The Bekins Blog

How to Choose Between Movers and Brokers

October 27, 2023 | Moving Guides & Tips

When you’re getting ready to move, you may discover that there are a few options for professional moving help. Two of the most common options are moving companies and moving brokers. Although they might look alike at a glance, their roles differ in ways that you should be aware of before you make a decision of which one you’d like to move forward with. 

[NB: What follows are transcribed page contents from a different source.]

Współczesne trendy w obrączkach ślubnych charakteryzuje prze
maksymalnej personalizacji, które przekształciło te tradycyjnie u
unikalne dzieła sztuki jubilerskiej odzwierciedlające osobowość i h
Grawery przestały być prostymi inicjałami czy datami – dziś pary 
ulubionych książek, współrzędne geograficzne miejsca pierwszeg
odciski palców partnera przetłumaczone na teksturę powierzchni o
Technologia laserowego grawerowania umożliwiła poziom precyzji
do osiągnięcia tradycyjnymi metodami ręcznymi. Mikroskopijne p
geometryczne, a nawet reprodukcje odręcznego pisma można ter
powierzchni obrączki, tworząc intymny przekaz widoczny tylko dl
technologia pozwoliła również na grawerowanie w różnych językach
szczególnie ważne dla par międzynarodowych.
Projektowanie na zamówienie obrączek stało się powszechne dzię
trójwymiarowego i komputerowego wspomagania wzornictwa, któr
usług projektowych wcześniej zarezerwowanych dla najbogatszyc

Understanding the Difference Between Brokers and Movers

Navigating the nuances between moving companies and brokers can be unclear at first glance. Let’s explore their roles and functions to highlight the differences:

The Role of a Moving Company

Moving companies take a hands-on approach, managing the physical aspect of transferring your items from one location to another. They are equipped with moving trucks, professional movers and spearhead the entire relocation process. It’s imperative for interstate movers to register with the Federal Motor Carrier Safety Administration (FMCSA) and have an active U.S. DOT number, ensuring compliance with relocation guidelines and safety standards.

What’s a Moving Broker? 

Moving brokers don’t handle the physical relocation of your possessions. They serve as intermediaries, linking customers with suitable moving companies. Consider them as a liaison that identifies the right moving services for you and then coordinates your move with that company.

Just as with moving companies, brokers need FMCSA registration. But it’s pivotal to note that although they can coordinate the transfer of your household items, they aren’t accountable for the actual transportation. Typically, they don’t operate moving trucks or have a team of movers. 

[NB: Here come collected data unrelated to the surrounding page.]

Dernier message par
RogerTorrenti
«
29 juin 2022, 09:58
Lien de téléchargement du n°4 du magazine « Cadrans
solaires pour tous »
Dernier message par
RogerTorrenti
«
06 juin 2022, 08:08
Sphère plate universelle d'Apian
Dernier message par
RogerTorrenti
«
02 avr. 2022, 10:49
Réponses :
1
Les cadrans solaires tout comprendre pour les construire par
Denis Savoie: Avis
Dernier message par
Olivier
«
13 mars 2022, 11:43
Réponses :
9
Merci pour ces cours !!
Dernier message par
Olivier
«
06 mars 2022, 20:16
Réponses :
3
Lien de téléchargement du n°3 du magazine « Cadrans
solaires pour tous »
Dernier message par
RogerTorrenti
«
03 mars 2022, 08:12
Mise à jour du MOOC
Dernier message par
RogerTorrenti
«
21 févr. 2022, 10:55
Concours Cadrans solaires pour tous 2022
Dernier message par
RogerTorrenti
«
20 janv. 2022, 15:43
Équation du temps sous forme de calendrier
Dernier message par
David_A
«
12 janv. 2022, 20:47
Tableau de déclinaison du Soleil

Challenges of working with a Moving Broker

While there are always challenges in moving, just from the complexity that comes with relocating so many items and the availability of locations and movers, working with a moving broker brings its own challenges, such as your point of contact and the broker’s ability to secure a mover in line with your agreement.

Once you’ve signed on the dotted line with a broker, you’ll be working with a separate company, and the contact you worked with when being sold the move will no longer be able to help you with the logistics of the move or any issues that arise from it. Oftentimes, customers choose a company based on how much they like and trust their moving consultant (contact at the broker or moving company). In the case of working with a broker, customers need to cut out that part of the equation, since that moving consultant won’t be part of the move itself.

A key reason for consumers to choose a broker over a mover is price. In many cases, brokers offer lower estimates than movers. But, just because a broker signs a contract for a low price, that doesn’t mean the broker will be able to find a mover to take on the job at that price point. 

Brokers are very good at search engine optimization, pushing their websites up to the top of results when you search Google or Bing. Since they as a rule do not own their own trucks, though, they are less talented when it comes to guaranteeing you a smooth move.

Tips for Working with a Moving Broker 

Opting to move with a broker? Here are some tips for an experience with less hassle:

  • Confirm FMCSA Registration: Always ensure the broker is registered with the FMCSA. 
  • Assert Your Rights: Make sure the broker hands you a copy of FMCSA’s “Your Rights and Responsibilities When You Move” guide and the “Ready to Move” pamphlet. Providing these resources is required. 
  • Inquire About Moving Company Affiliations: You’re entitled to request and obtain a roster of moving firms the broker is affiliated with. Cross-check the registration of these companies with FMCSA.
  • Demand Formal Agreements and Quotations: Determine if the broker maintains formal contracts with the moving companies they work with. Plus, insist on a written quotation based on the selected mover’s tariff, steering clear of oral price quotes.
  • Scrutinize Promotional Content: Review any promotional materials from the broker, be it advertisements or digital content. By law, these materials should prominently display their office address, U.S. DOT number and explicitly state their capacity as a broker, emphasizing they don’t execute the actual move.
  • Stay Alert to Potential Hitches: Recognize situations where a broker might fall short in securing a mover. Factors like underestimated costs, limited availability or unforeseen challenges might leave you without a mover come moving day. Proactively planning or assessing the broker’s past performance can help avoid such setbacks.

Deciding Your Best Fit: Opting for a Mover or Broker? 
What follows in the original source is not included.